[Collected data]
= = =

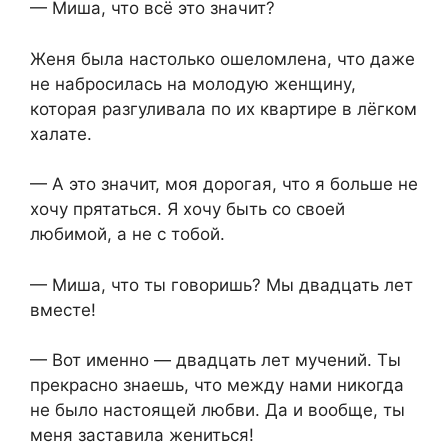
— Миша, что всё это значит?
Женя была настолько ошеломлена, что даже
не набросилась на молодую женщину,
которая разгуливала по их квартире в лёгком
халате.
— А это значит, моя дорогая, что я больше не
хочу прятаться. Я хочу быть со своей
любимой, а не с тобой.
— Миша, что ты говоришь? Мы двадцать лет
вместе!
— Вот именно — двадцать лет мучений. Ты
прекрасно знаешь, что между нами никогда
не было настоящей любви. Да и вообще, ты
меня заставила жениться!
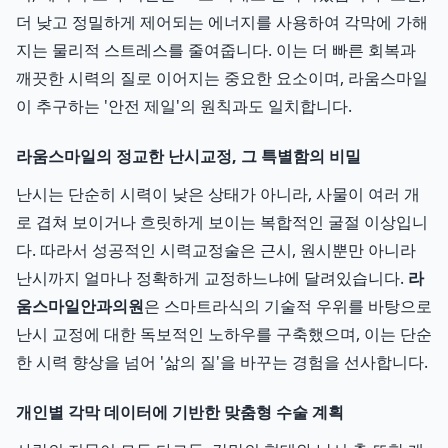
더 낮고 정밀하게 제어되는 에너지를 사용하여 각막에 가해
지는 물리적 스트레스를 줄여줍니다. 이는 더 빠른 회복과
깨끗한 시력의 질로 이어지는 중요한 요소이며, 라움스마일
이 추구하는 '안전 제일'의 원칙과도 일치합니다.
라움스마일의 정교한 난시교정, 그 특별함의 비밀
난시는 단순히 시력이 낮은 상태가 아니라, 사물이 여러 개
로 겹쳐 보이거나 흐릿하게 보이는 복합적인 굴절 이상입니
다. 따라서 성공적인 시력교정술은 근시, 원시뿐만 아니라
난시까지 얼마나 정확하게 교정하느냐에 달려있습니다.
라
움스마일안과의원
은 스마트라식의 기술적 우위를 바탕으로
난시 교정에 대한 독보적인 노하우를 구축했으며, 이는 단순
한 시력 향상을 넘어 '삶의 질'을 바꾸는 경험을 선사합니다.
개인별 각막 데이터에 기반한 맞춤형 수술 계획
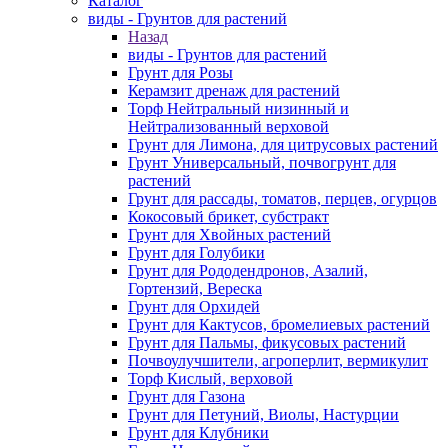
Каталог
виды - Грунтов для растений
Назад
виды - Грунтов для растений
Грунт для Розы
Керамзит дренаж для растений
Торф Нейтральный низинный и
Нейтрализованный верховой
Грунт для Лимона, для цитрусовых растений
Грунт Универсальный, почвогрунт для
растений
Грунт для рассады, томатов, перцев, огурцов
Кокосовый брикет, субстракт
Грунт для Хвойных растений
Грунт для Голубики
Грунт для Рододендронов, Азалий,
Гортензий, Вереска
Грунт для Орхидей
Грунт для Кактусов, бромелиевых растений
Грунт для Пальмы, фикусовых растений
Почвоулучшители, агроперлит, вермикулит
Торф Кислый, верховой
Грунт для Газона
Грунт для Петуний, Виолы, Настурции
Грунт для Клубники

= = =

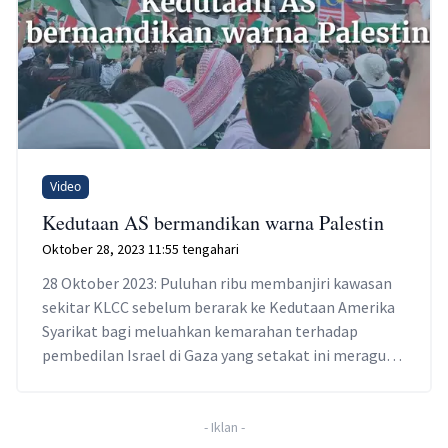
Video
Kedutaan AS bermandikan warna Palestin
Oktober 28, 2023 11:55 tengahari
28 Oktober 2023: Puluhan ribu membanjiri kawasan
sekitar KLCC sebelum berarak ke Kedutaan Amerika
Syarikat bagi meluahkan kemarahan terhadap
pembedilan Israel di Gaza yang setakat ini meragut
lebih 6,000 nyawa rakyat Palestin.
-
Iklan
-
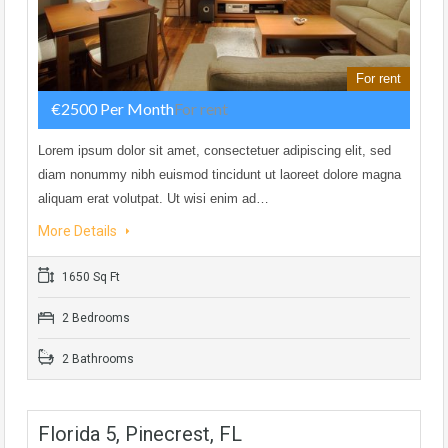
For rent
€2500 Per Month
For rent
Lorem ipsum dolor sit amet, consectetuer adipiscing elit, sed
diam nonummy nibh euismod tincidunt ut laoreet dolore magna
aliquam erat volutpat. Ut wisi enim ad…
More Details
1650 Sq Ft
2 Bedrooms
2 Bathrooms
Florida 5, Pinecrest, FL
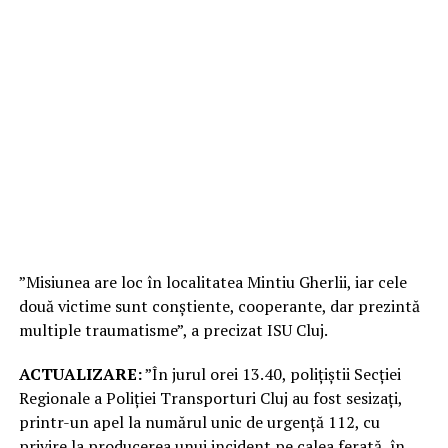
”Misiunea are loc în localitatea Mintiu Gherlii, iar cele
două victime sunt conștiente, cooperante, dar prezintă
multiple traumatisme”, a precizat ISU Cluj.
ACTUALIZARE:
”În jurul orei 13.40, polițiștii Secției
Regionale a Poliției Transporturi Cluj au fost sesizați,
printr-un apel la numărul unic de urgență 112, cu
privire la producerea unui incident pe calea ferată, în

= = =

## TASK TO CARRY OUT:
Above are the records; print exactly the lines from the line with "printr-un apel la" to the line with "privire la producerea", including both, and nothing else.

## EXERCISE SOLUTION:
printr-un apel la numărul unic de urgență 112, cu
privire la producerea unui incident pe calea ferată, în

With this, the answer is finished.